Greatness comes in many forms. Sometimes, it's a legendary leader who carries others around him-- or in most cases, her -- to reach unthinkable heights. Other times, greatness comes from always being true to yourself and making some damn good music along the way. No matter how it is measured or where it is rooted, greatness deserves to be honored.
At Florida State University, where the Seminoles' athletic programs have captured 17 national championships in men's gymnastics, men's volleyball, women's golf, men's and women's track & field, women's soccer, softball and football, greatness is found at every corner. From Fred Biletnikoff (HOF Class of 1977) to JoAnne Graf (HOF Class of 2013) to the great Bobby Bowden (HOF Class of 2012), it'd be tough to find better examples of greatness than in Tallahassee.
On September 6, six more FSU icons will be inducted into the prestigious FSU Hall of Fame Class of 2019. You can buy tickets to the annual induction ceremony held at FSU's Center Club by following this link.
Trust me, you won't want to miss these Hall of Fame inductees.
Mike Martin, Baseball
He's the winningest coach (2,029 wins) in not just college baseball, but in NCAA athletics history. After playing for the 'Noles baseball team from 1965-66, Martin launched into one of the most prolific careers of any head coach in American sports. Over 40 seasons as baseball coach, Martin's program reached the College World Series a record 17 times. Not only that, but there were 94 All-Americans and 144 All-ACC players who thrived under No. 11's tutelage. He may have just retired after Florida State's run during the 2019 season, but it feels long overdue that Martin receives this honor.
Mickey Dillard, Basketball
Sports records are supposed to fall as the game gets bigger and faster, and the past is usually forgotten. In Dillard's case, he's still one of the most decorated scores in Florida State Seminoles basketball history despite his final season being in 1981. The two-time All-Metro Conference honoree still ranks fourth in FSU history in points (1,734), third in both field goals made (643) and free throws made (448), and his 165 career steals ranks ninth. The 6-foot-3 point guard was the 55th overall pick in the 1981 NBA Draft by the Cleveland Cavaliers.

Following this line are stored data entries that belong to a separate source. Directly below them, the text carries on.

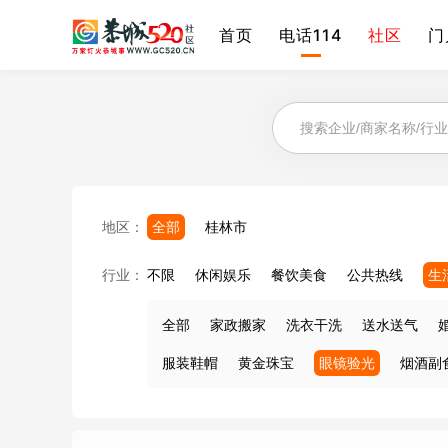
首页
电话114
社区
门
地区：
全部
桂林市
行业：
不限
休闲娱乐
餐饮美食
公共热线
生
全部
家政搬家
洗衣干洗
送水送气
服装鞋帽
黄金珠宝
眼镜验光
烟酒副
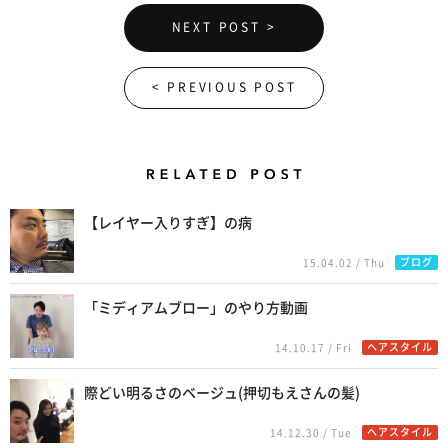
NEXT POST >
< PREVIOUS POST
Related Posts
【レイヤー入りすぎ】の病
ブログ
15.04.02 / Thu
「ミディアムブロー」のやり方動画
ヘアスタイル
14.10.17 / Fri
際どい明るさのベージュ(押切もえさんの髪)
ヘアスタイル
14.12.30 / Tue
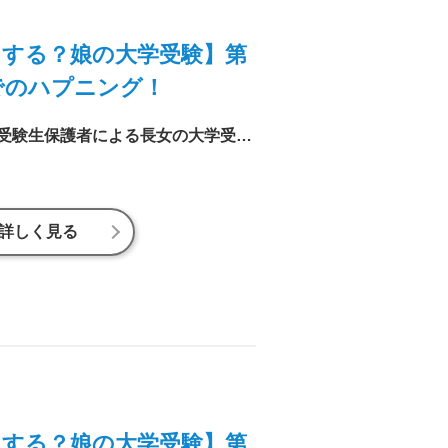
する？娘の大学受験】第
番でのハプニング！
進研ゼミ編集室のリアル受験生保護者による長女の大学受験ドキュメント。ついに迎えた国立大前期試験、本番！「いざ出陣！」と思いきや、まさかのハプニングもあったようで……。
詳しく見る
する？娘の大学受験】第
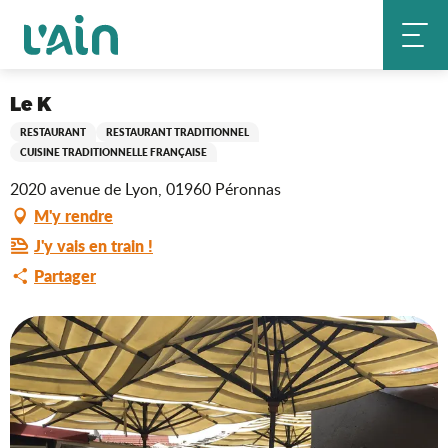
Aller
Le K
Accueil
au
contenu
principal
Saveurs de l'Ain
Le K
RESTAURANT
RESTAURANT TRADITIONNEL
CUISINE TRADITIONNELLE FRANÇAISE
2020 avenue de Lyon, 01960 Péronnas
M'y rendre
J'y vais en train !
Partager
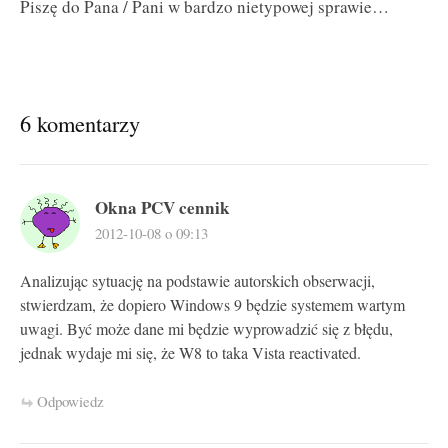
Piszę do Pana / Pani w bardzo nietypowej sprawie…
6 komentarzy
Okna PCV cennik
2012-10-08 o 09:13
Analizując sytuację na podstawie autorskich obserwacji,
stwierdzam, że dopiero Windows 9 będzie systemem wartym
uwagi. Być może dane mi będzie wyprowadzić się z błędu,
jednak wydaje mi się, że W8 to taka Vista reactivated.
Odpowiedz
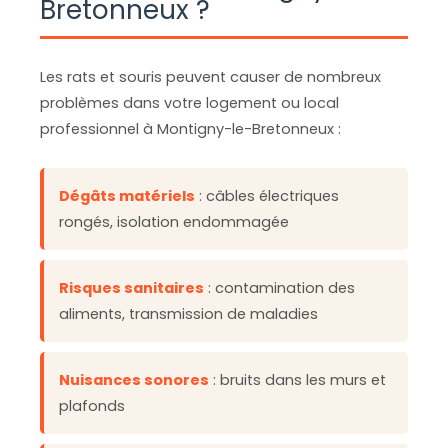
Bretonneux ?
Les rats et souris peuvent causer de nombreux
problèmes dans votre logement ou local
professionnel à Montigny-le-Bretonneux :
Dégâts matériels
: câbles électriques
rongés, isolation endommagée
Risques sanitaires
: contamination des
aliments, transmission de maladies
Nuisances sonores
: bruits dans les murs et
plafonds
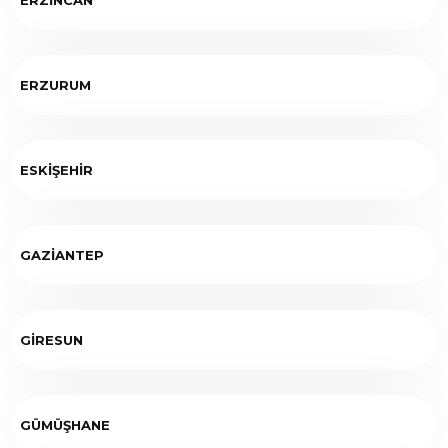
ERZURUM
ESKİŞEHİR
GAZİANTEP
GİRESUN
GÜMÜŞHANE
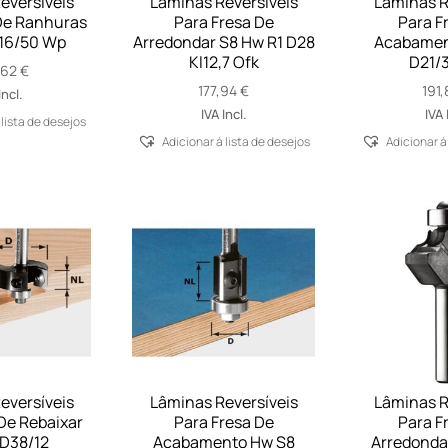
eversíveis
Lâminas Reversíveis
Lâminas R
De Ranhuras
Para Fresa De
Para F
16/50 Wp
Arredondar S8 Hw R1 D28
Acabamen
Kl12,7 Ofk
D21/
,62
€
177,94
€
191
Incl.
IVA Incl.
IVA 
 lista de desejos
Adicionar á lista de desejos
Adicionar á
eversíveis
Lâminas Reversíveis
Lâminas R
De Rebaixar
Para Fresa De
Para F
D38/12
Acabamento Hw S8
Arredonda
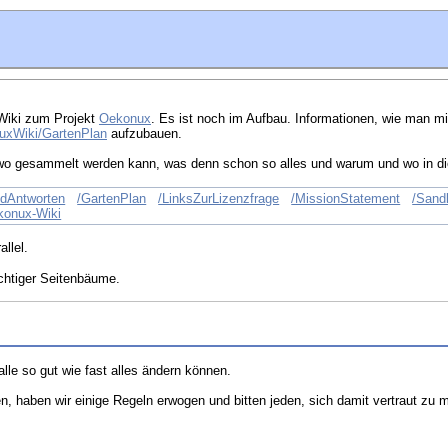
 Wiki zum Projekt
Oekonux
. Es ist noch im Aufbau. Informationen, wie man mi
uxWiki/GartenPlan
aufzubauen.
wo gesammelt werden kann, was denn schon so alles und warum und wo in di
dAntworten
/GartenPlan
/LinksZurLizenzfrage
/MissionStatement
/Sand
konux-Wiki
allel.
chtiger Seitenbäume.
alle so gut wie fast alles ändern können.
haben wir einige Regeln erwogen und bitten jeden, sich damit vertraut zu ma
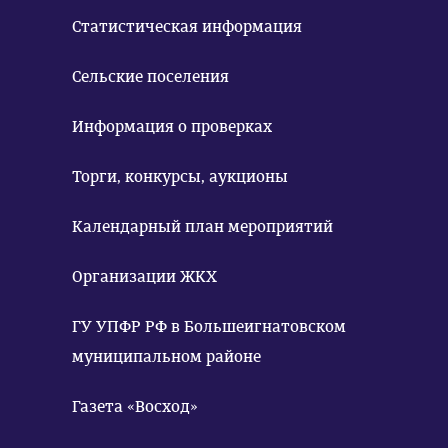
Статистическая информация
Сельские поселения
Информация о проверках
Торги, конкурсы, аукционы
Календарный план мероприятий
Организации ЖКХ
ГУ УПФР РФ в Большеигнатовском
муниципальном районе
Газета «Восход»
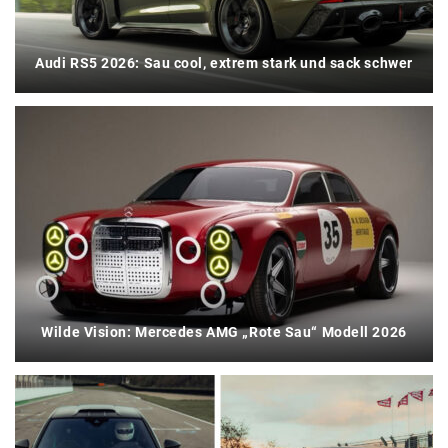
Audi RS5 2026: Sau cool, extrem stark und sack schwer
Wilde Vision: Mercedes AMG „Rote Sau“ Modell 2026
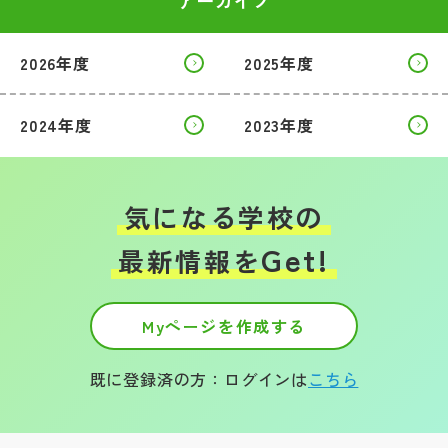
アーカイブ
2026年度
2025年度
2024年度
2023年度
気になる学校の
Get!
最新情報を
Myページを作成する
既に登録済の方：ログインは
こちら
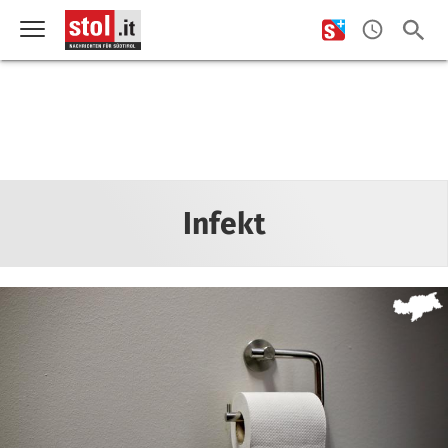
Infekt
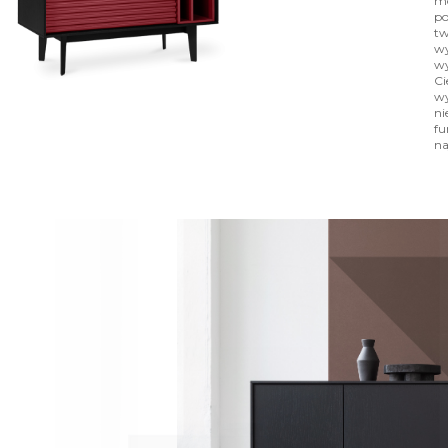
mo
po
tw
wy
wy
Ci
wy
ni
fu
na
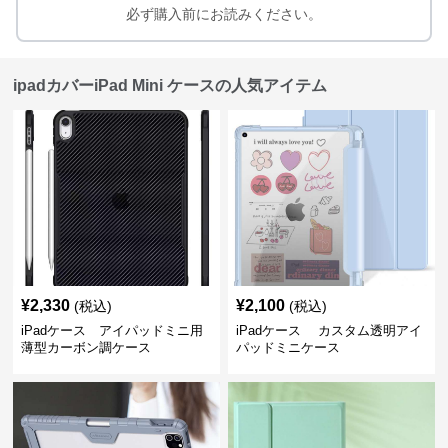
必ず購入前にお読みください。
ipadカバーiPad Mini ケースの人気アイテム
¥
2,330
¥
2,100
(税込)
(税込)
iPadケース アイパッドミニ用
iPadケース カスタム透明アイ
薄型カーボン調ケース
パッドミニケース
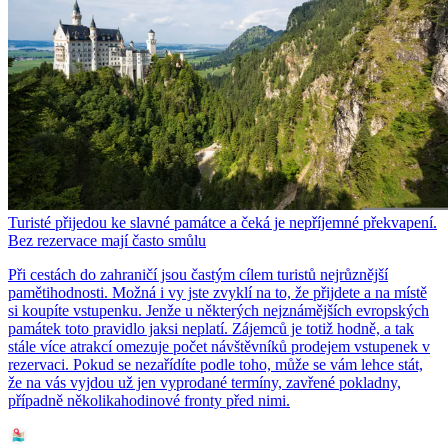
Turisté přijedou ke slavné památce a čeká je nepříjemné překvapení.
Bez rezervace mají často smůlu
Při cestách do zahraničí jsou častým cílem turistů nejrůznější
pamětihodnosti. Možná i vy jste zvyklí na to, že přijdete a na místě
si koupíte vstupenku. Jenže u některých nejznámějších evropských
památek toto pravidlo jaksi neplatí. Zájemců je totiž hodně, a tak
stále více atrakcí omezuje počet návštěvníků prodejem vstupenek v
rezervaci. Pokud se nezařídíte podle toho, může se vám lehce stát,
že na vás vyjdou už jen vyprodané termíny, zavřené pokladny,
případně několikahodinové fronty před nimi.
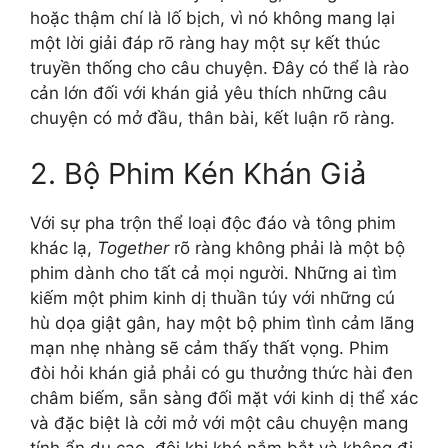
hoặc thậm chí là lố bịch, vì nó không mang lại
một lời giải đáp rõ ràng hay một sự kết thúc
truyền thống cho câu chuyện. Đây có thể là rào
cản lớn đối với khán giả yêu thích những câu
chuyện có mở đầu, thân bài, kết luận rõ ràng.
2. Bộ Phim Kén Khán Giả
Với sự pha trộn thể loại độc đáo và tông phim
khác lạ,
Together
rõ ràng không phải là một bộ
phim dành cho tất cả mọi người. Những ai tìm
kiếm một phim kinh dị thuần túy với những cú
hù dọa giật gân, hay một bộ phim tình cảm lãng
mạn nhẹ nhàng sẽ cảm thấy thất vọng. Phim
đòi hỏi khán giả phải có gu thưởng thức hài đen
châm biếm, sẵn sàng đối mặt với kinh dị thể xác
và đặc biệt là cởi mở với một câu chuyện mang
tính ẩn dụ cao, đôi khi khó nắm bắt và không đi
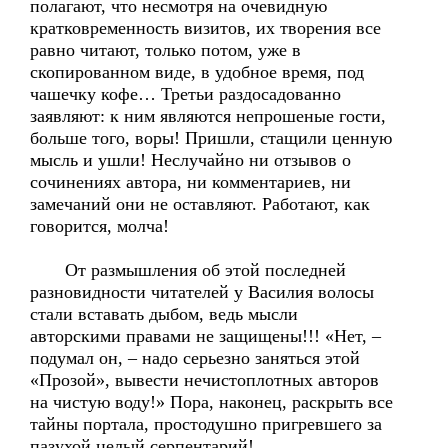
полагают, что несмотря на очевидную
кратковременность визитов, их творения все
равно читают, только потом, уже в
скопированном виде, в удобное время, под
чашечку кофе… Третьи раздосадованно
заявляют: к ним являются непрошеные гости,
больше того, воры! Пришли, стащили ценную
мысль и ушли! Неслучайно ни отзывов о
сочинениях автора, ни комментариев, ни
замечаний они не оставляют. Работают, как
говорится, молча!
От размышления об этой последней
разновидности читателей у Василия волосы
стали вставать дыбом, ведь мысли
авторскими правами не защищены!!! «Нет, –
подумал он, – надо серьезно заняться этой
«Прозой», вывести нечистоплотных авторов
на чистую воду!» Пора, наконец, раскрыть все
тайны портала, простодушно пригревшего за
пазухой целый серпентарий!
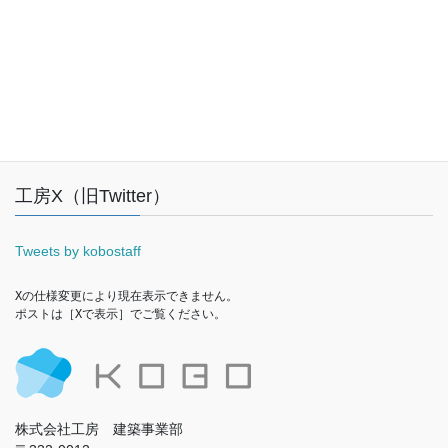
Facebook
工房X（旧Twitter）
Tweets by kobostaff
Xの仕様変更により現在表示できません。

ポストは［Xで表示］でご覧ください。
株式会社工房 建築事業部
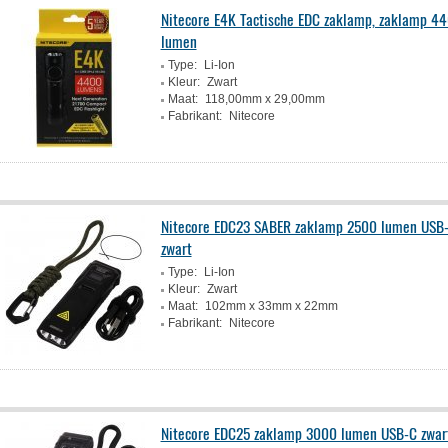
Nitecore E4K Tactische EDC zaklamp, zaklamp 4
lumen
Type:
Li-Ion
Kleur:
Zwart
Maat:
118,00mm x 29,00mm
Fabrikant:
Nitecore
Nitecore EDC23 SABER zaklamp 2500 lumen USB
zwart
Type:
Li-Ion
Kleur:
Zwart
Maat:
102mm x 33mm x 22mm
Fabrikant:
Nitecore
Nitecore EDC25 zaklamp 3000 lumen USB-C zwar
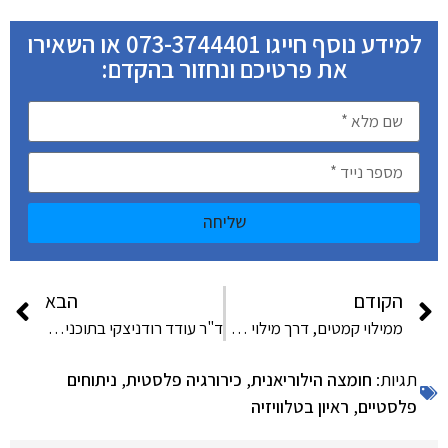
למידע נוסף חייגו 073-3744401 או השאירו
את פרטיכם ונחזור בהקדם:
שליחה
הקודם
הבא
ממילוי קמטים, דרך מילוי שקעים ועד מזותרפיה: 6 טיפולים אסתטיים שניתן לבצע ללא ניתוח
ד"ר עודד רודניצקי בתוכניתו של פרופסור קרסו – מאיזה גיל ניתן לעבור טיפול בדיקור סיני בהליך הרזיה
תגיות:
חומצה הילוריאנית
,
כירורגיה פלסטית
,
ניתוחים
פלסטיים
,
ראיון בטלוויזיה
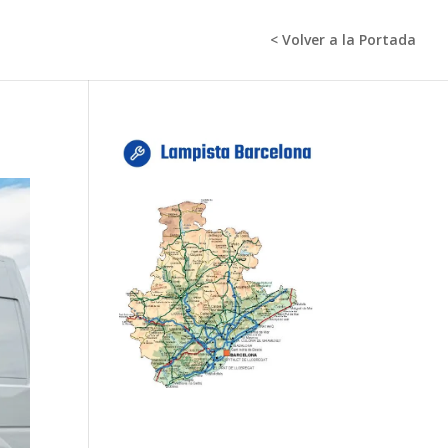
< Volver a la Portada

Susan Kuijken, Track & Field
Remember what I said about greatness? My Dutch isn't what it used to be (I don't speak Dutch), but I believe Kuijken translates to "you can't catch me." She's the only four-time cross country All-American and five-time track and field All-American in FSU history. She won two national titles -- the Indoor 3000-meter (2008) and Outdoor 1500-Meter (2009) -- and is the school record holder in both events. Plus, Florida State won five ACC titles while Kuijken was wearing garnet and gold. She also represented her country at the 2016 Summer Olympics and recently won a silver medal at the 2018 European Athletics Championship.
Dick Nichols, Baseball
Nichols starred on the FSU baseball team that finished as the national runner-up in the 1970 College World Series. A career .336 hitter, Nichols played both second base and outfield for the Seminoles from 1968 to 1970 and was the leadoff hitter on that national runner-up team. The three-year letter winner and First-Team All-American went on to be drafted by the Boston Red Sox in 1970, and his legacy in Tallahassee remains.
Rick Stockstill, Football
Before Bobby Bowden's arrival in 1976, FSU football teams had never posted double-digit wins, nor had they finished in the college football AP Top 10 to end the season. When quarterback Rick Stockstill arrived in 1979, everything changed, and a dynasty was born. In his two seasons as starting quarterback, Stockstill's leadership carried the 'Noles to a 10-2 record and the No. 5 national ranking to end the 1980 season. After he graduated following the 1981 season, Florida State went on to reach 36-straight bowl games, an all-time, untouchable record. Today, he's the head football coach at Middle Tennessee State University.
Caroline Westrup, Golf
From 2006-09, the only four-time All-American in FSU golf history led her team to the NCAA Tournament every season and won the ACC team title four times. Five times she shot a score of 66, which is one shot off the school record. The Swedish-born former FSU standout joined the Ladies European Tour in 2011, then LPGA Tour in 2014, and won the 2015 Sioux Falls GreatLIFE Challenge. She retired from professional golf in 2018, and she's now a coach at the prestigious IMG Academy in Florida.